Now, I know what you’re thinking. That’s not at all what life is like. There is no guarantee that if you wait patiently, it will “all work out.” In fact, that’s a fairly asinine life philosophy.3
It’s observable that people get sick and die. Crazy accidents happen. People have epic failures and make mistakes with severe, long-lasting consequences. Sitting around and hoping it will “get better” without our own input is nonsensical. And sometimes, even despite the greatest human efforts, things still don’t work. Life doesn’t always “work out” or send you the striped and wrapped candy combo you need to win this thing. Sometimes it truly does just suck.
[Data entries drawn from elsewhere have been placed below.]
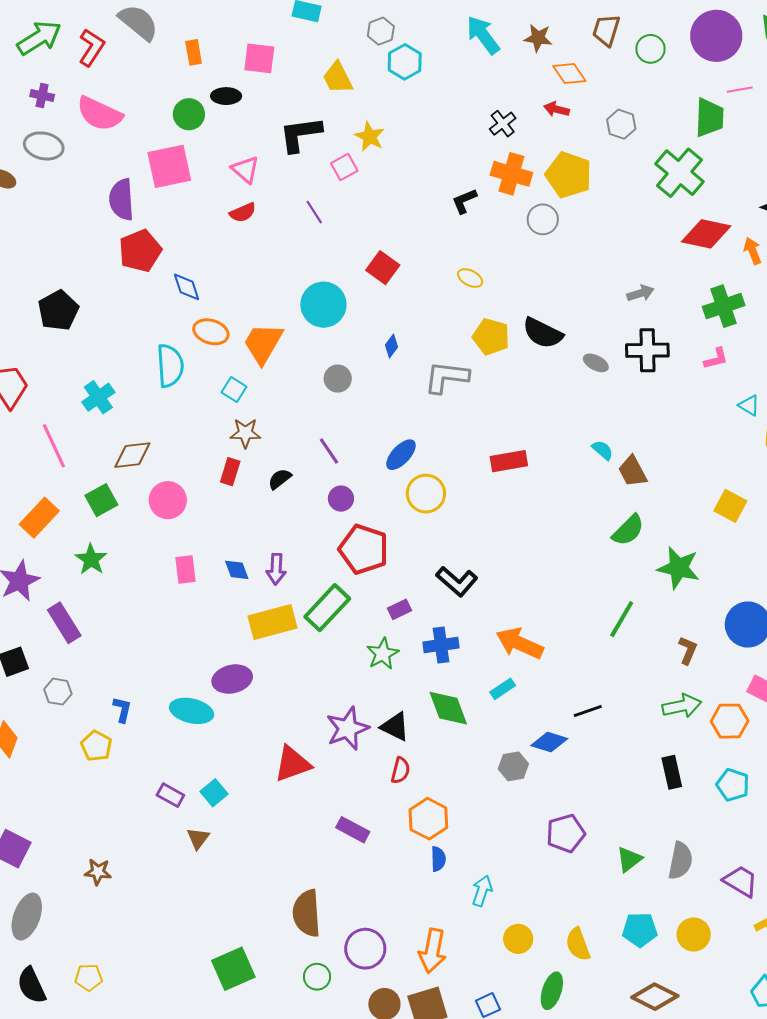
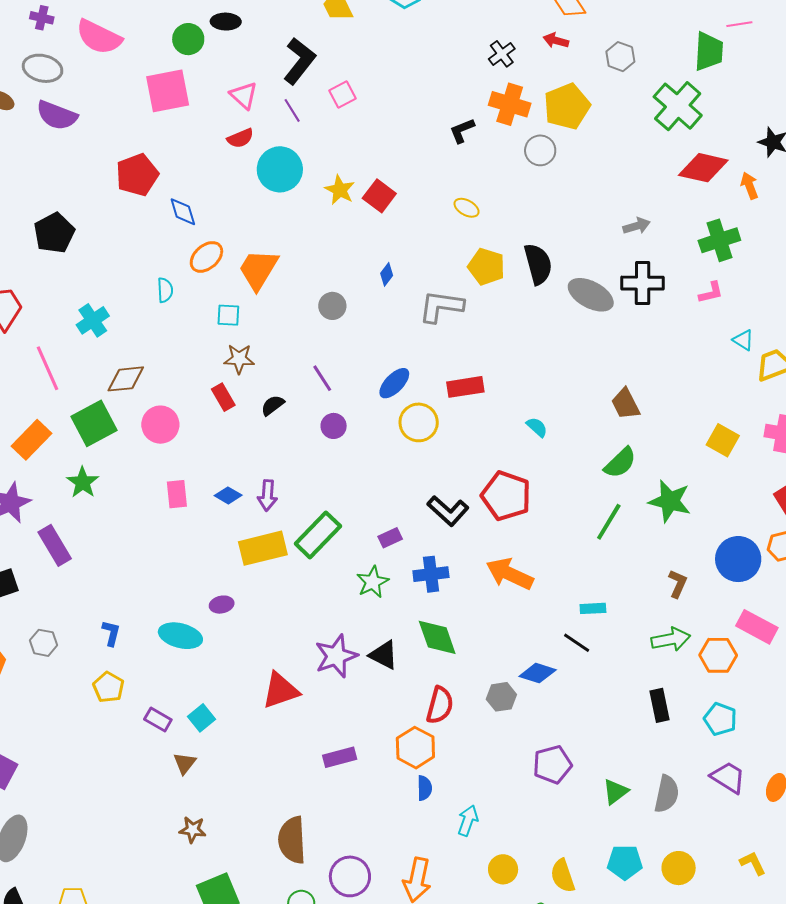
black L-shape: (300, 134) -> (299, 61), turned 135
yellow star: (370, 137) -> (340, 190), moved
yellow pentagon: (569, 175) -> (567, 106), turned 30
purple semicircle: (121, 200) -> (57, 115), moved, turned -66
purple line: (314, 212) -> (292, 110), moved
cyan circle: (323, 305) -> (280, 169), moved
orange ellipse: (211, 332) -> (206, 257), turned -60
black semicircle: (543, 333) -> (538, 264), turned -132
gray ellipse: (596, 363) -> (591, 295), size x1.8
cyan semicircle: (170, 366) -> (165, 290), size x0.6
cyan square: (234, 390) -> (228, 315), turned -30
cyan semicircle: (603, 450) -> (537, 427), moved
red rectangle: (509, 461) -> (465, 387), moved
red rectangle: (230, 472) -> (223, 397), turned -48
green square: (101, 500) -> (94, 423), size x1.4
red pentagon: (364, 549) -> (506, 496), moved
blue diamond: (237, 570) -> (228, 495), turned -40
green line: (622, 619) -> (609, 522), moved
purple ellipse: (232, 679) -> (222, 605), size x0.6
cyan rectangle: (503, 689) -> (593, 608), moved, turned 30
gray hexagon: (58, 692) -> (44, 643), moved
black line: (588, 711) -> (577, 643), turned 52
yellow pentagon: (96, 746) -> (109, 687), moved
red semicircle: (400, 770) -> (440, 705), moved, size x1.4
purple rectangle: (353, 830) -> (340, 757), turned -44
brown star: (98, 872) -> (193, 830), moved
purple trapezoid: (741, 881) -> (728, 777), moved

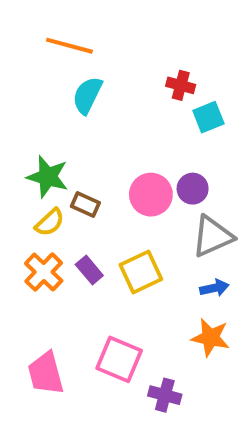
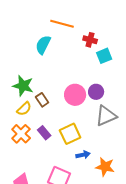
orange line: (69, 46) -> (62, 24), moved
brown rectangle: (85, 205) -> (42, 100), turned 32
blue arrow: (214, 288) -> (83, 155), moved

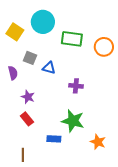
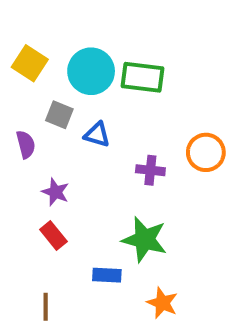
cyan circle: (43, 22) -> (91, 71), moved
orange circle: (104, 47) -> (206, 152), moved
orange star: (98, 142) -> (162, 303), moved

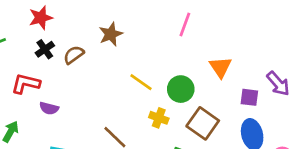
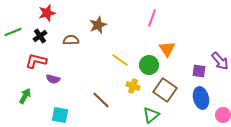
black cross: (45, 49) -> (40, 36), moved
brown semicircle: (74, 55) -> (71, 40), turned 35
orange triangle: (221, 67) -> (167, 49), moved

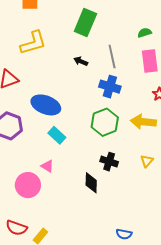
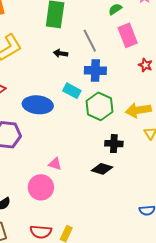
yellow arrow: (143, 122) -> (138, 110), moved
cyan rectangle: (57, 135) -> (72, 91), moved
black diamond: (91, 183) -> (102, 169), turned -60

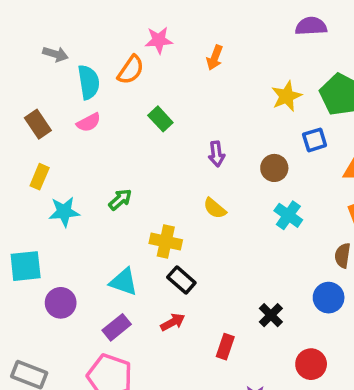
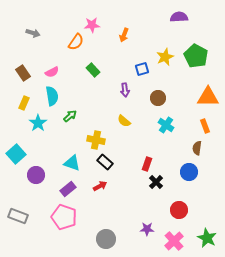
cyan semicircle: (89, 82) -> (52, 96), moved
blue square: (315, 140) -> (142, 69), moved
cyan star: (64, 212) -> (38, 123), turned -30
cyan square: (26, 266) -> (16, 154), turned -36
red rectangle: (225, 347) -> (147, 164), moved

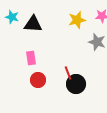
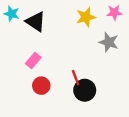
black triangle: (33, 24) -> (36, 22), turned 30
pink rectangle: (31, 58) -> (33, 60), turned 48

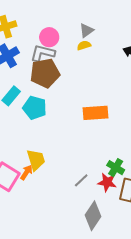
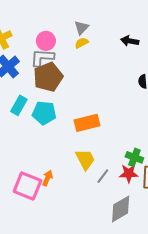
orange rectangle: (96, 113) -> (87, 123), moved
yellow trapezoid: (36, 160) -> (85, 159), moved
gray diamond: (93, 216) -> (121, 209), turned 36

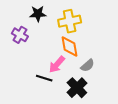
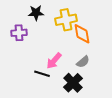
purple cross: (20, 35) -> (19, 33), turned -35
orange diamond: (70, 46) -> (82, 34), moved

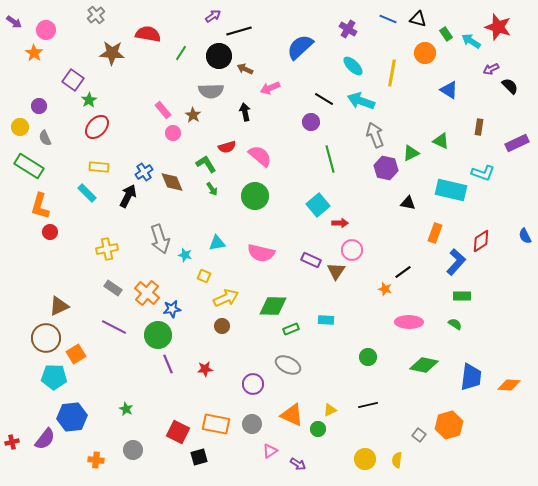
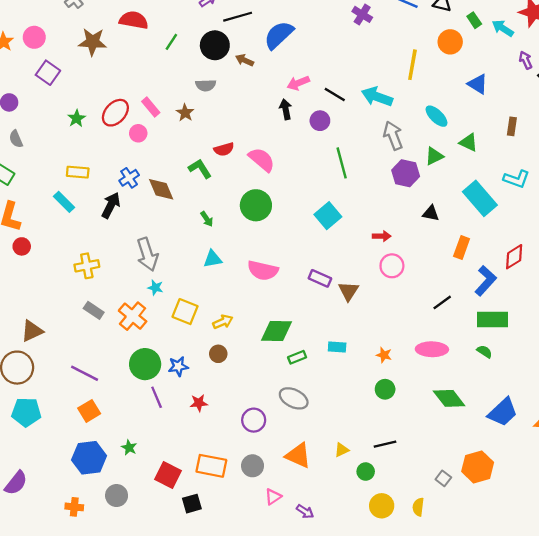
pink circle: (46, 30) -> (34, 37), moved
blue semicircle: (300, 47) -> (279, 35), moved
cyan ellipse: (353, 66) -> (436, 116), moved
purple arrow: (491, 69) -> (526, 60), turned 91
pink arrow: (270, 88) -> (298, 83), moved
gray semicircle: (211, 91) -> (206, 85), size x0.7
green star: (89, 100) -> (77, 118), moved
black arrow: (245, 112) -> (286, 109), moved
red ellipse: (97, 127) -> (115, 113), moved
pink circle: (173, 133) -> (138, 133), moved
green arrow: (212, 189) -> (207, 219), moved
cyan rectangle: (451, 190) -> (480, 198), turned 36
red arrow: (340, 223) -> (382, 236), moved
pink circle: (352, 250) -> (392, 266), moved
cyan star: (185, 255) -> (155, 288), moved
black line: (403, 272) -> (442, 302), moved
yellow square: (204, 276) -> (185, 312), moved, size x1.6
orange star: (385, 289) -> (384, 355), moved
green rectangle: (462, 296) -> (492, 320), size x1.5
yellow arrow: (226, 298) -> (223, 322), size x0.7
blue star: (172, 309) -> (178, 366), moved
purple line: (114, 327) -> (85, 373), moved
orange square: (76, 354) -> (89, 411), moved
green diamond: (424, 365) -> (449, 398), turned 40
blue trapezoid: (471, 377) -> (503, 412), turned 40
green star: (126, 409) -> (129, 448), moved
blue hexagon: (72, 417) -> (89, 458), moved
green circle: (318, 429) -> (366, 472), moved

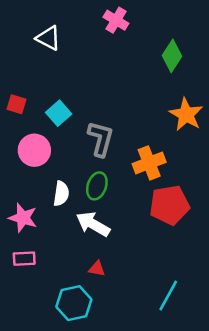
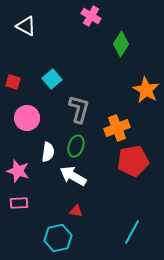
white triangle: (48, 38) -> (26, 26), moved
green diamond: (172, 56) -> (121, 44), moved
cyan square: (59, 113) -> (52, 79), moved

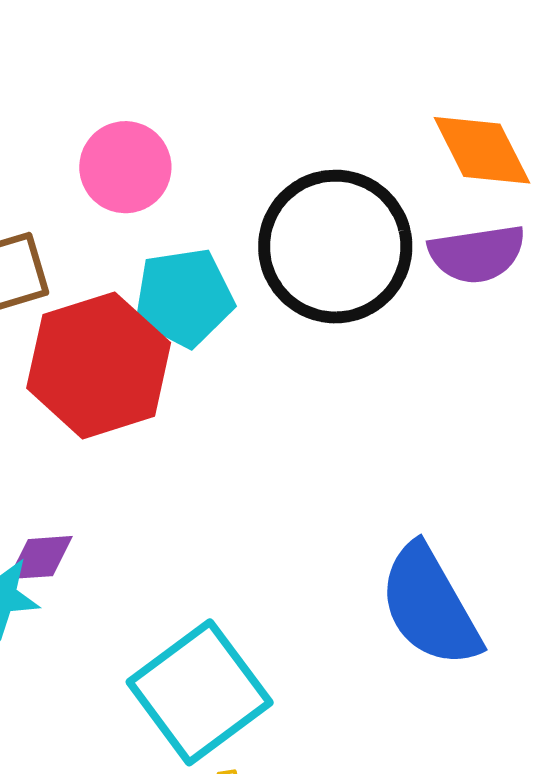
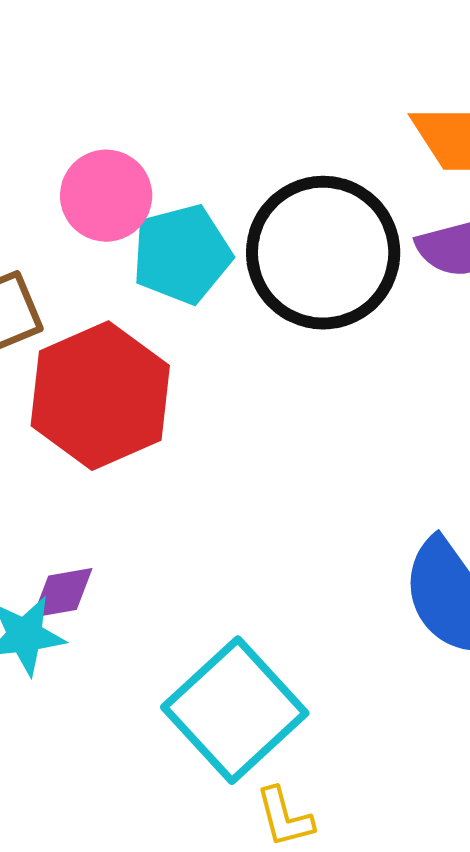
cyan pentagon: (184, 297) -> (182, 254), moved

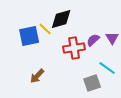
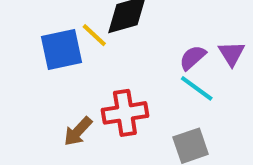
red cross: (74, 48) -> (125, 113), moved
cyan line: (107, 68) -> (197, 88), moved

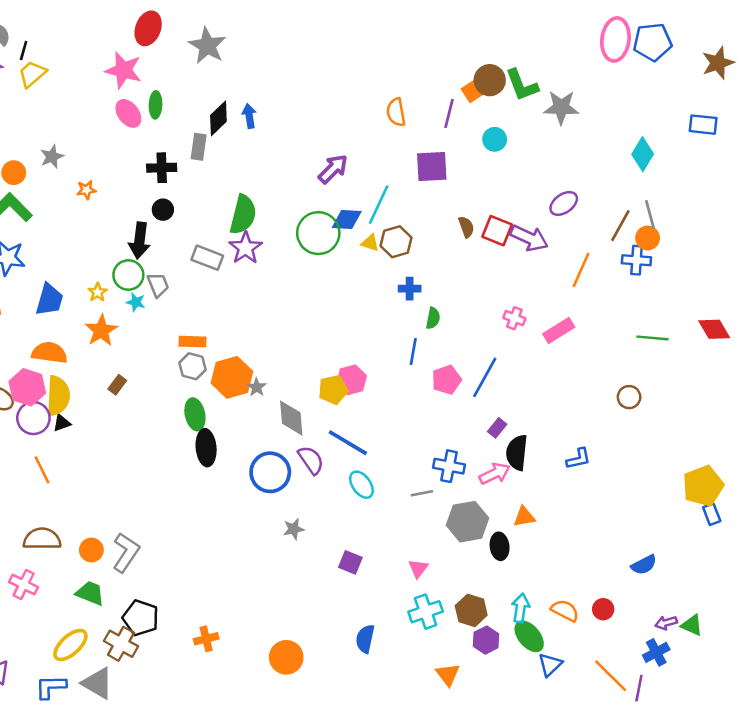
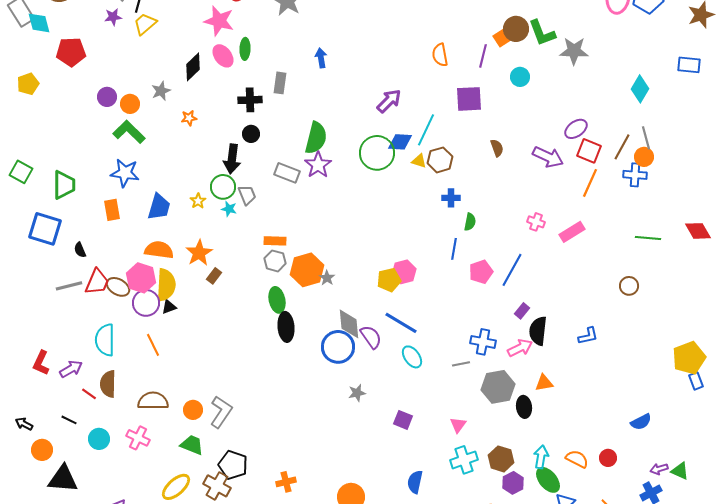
black diamond: (218, 118) -> (193, 67), moved
red square: (497, 231) -> (589, 151), moved
orange star: (101, 330) -> (199, 253), moved
gray diamond: (291, 418) -> (349, 324), moved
But this experience of failing and being patient and continuing to fail, knowing that you keep getting different combos on the same board each try… that did something for me.
I started not minding the failure, and started waiting to see how long it takes for things to start looking up. Sometimes I get really close but still lose. Sometimes I am nowhere near winning the board.
And it really does seem to me to be a metaphor for life. Because life does give different things. And even if it’s not working now, wait and see. Things do shift. Things do change. Different opportunities come up. Not to say that we don’t sometimes die and it’s game over. But if it’s not, and we’re still alive, it is kind of astonishing how different candy combos do come up, if we are looking out for them. No matter how many times you fail, if you aren’t dead and you keep playing, eventually combos come up.
And I do think the world is that way. There is so much incredible science and transformative technology that we’ve discovered and that there is still left to discover. For every relationship we lose and are sad about, there are new people being born and new interactions and friendships to discover. For every activity I don’t have access to anymore, there are new things to learn and new things to try. Failing isn’t tragic. Wait for the next try, and see what combos come up.
That took longer to explain than I thought it would, so I’ll save Part II: Leveling Up for another time.
Or, my version, Cookie Jam Blast (TM)
Even if I’m not, just being in a place of entertaining the real possibility that experience + philosophy + practice might have significantly produced that degree of growth is pretty exciting
(Though as someone on the extreme of the “strategize/plan/put in effort/try to control all the factors” continuum, there is some benefit to spending some time on the “chillax do nothing and see what happens” end of the spectrum.)
(1) I really enjoyed this!
(2) It reminds me of a book I started last summer but stopped reading: "SuperBetter: The Power of Living Gamefully." I have to remember if it's in Seattle (in one of the packing boxes) or in New York. Either way, I want to finish it.
(3) I have an article in the works about thinking metaphorically, which I realized is one of the reasons I like Barry Lopez so much.